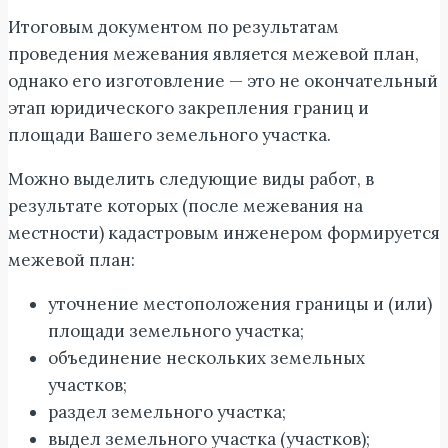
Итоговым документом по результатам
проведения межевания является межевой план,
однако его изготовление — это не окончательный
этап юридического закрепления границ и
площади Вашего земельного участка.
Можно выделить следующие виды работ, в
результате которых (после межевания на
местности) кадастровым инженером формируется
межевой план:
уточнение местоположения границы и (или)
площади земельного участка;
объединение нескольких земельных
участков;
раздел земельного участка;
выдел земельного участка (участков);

▬▬▬▬▬▬▬▬▬▬

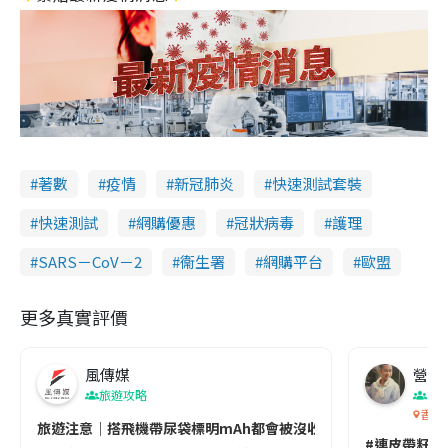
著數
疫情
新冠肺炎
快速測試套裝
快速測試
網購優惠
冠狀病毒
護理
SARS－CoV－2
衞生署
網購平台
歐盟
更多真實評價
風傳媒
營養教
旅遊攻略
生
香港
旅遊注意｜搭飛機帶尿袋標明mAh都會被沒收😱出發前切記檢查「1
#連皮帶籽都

▬▬▬▬▬▬▬▬▬▬

• [Your assignment]
Look back at the entries above. Retype the line with "Итоговым документом по результатам", the line with "выдел земельного участка (участков);", and all lines in between.

• [Your response]
Итоговым документом по результатам
проведения межевания является межевой план,
однако его изготовление — это не окончательный
этап юридического закрепления границ и
площади Вашего земельного участка.
Можно выделить следующие виды работ, в
результате которых (после межевания на
местности) кадастровым инженером формируется
межевой план:
уточнение местоположения границы и (или)
площади земельного участка;
объединение нескольких земельных
участков;
раздел земельного участка;
выдел земельного участка (участков);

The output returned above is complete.